In the listing below, the lines starting with the line with "втория етап на" and going on through the line with "краткотрайни бури" are to be reproduced exactly, and only those.

--- START ---

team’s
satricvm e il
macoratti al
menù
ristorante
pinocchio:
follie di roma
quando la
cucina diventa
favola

--- END ---
--- START ---

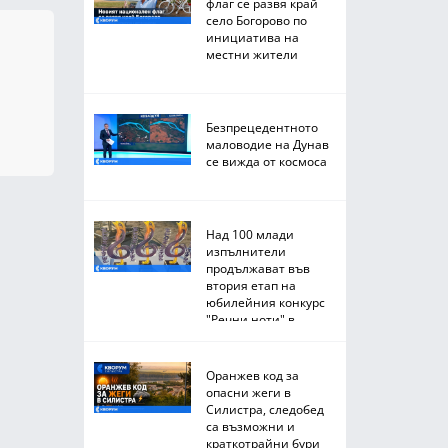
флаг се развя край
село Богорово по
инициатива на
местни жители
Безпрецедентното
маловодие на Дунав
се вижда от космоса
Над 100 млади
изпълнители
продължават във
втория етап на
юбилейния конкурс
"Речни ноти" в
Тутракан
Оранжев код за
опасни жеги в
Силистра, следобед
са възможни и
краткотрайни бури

--- END ---

▶ [Finished task]
втория етап на
юбилейния конкурс
"Речни ноти" в
Тутракан
Оранжев код за
опасни жеги в
Силистра, следобед
са възможни и
краткотрайни бури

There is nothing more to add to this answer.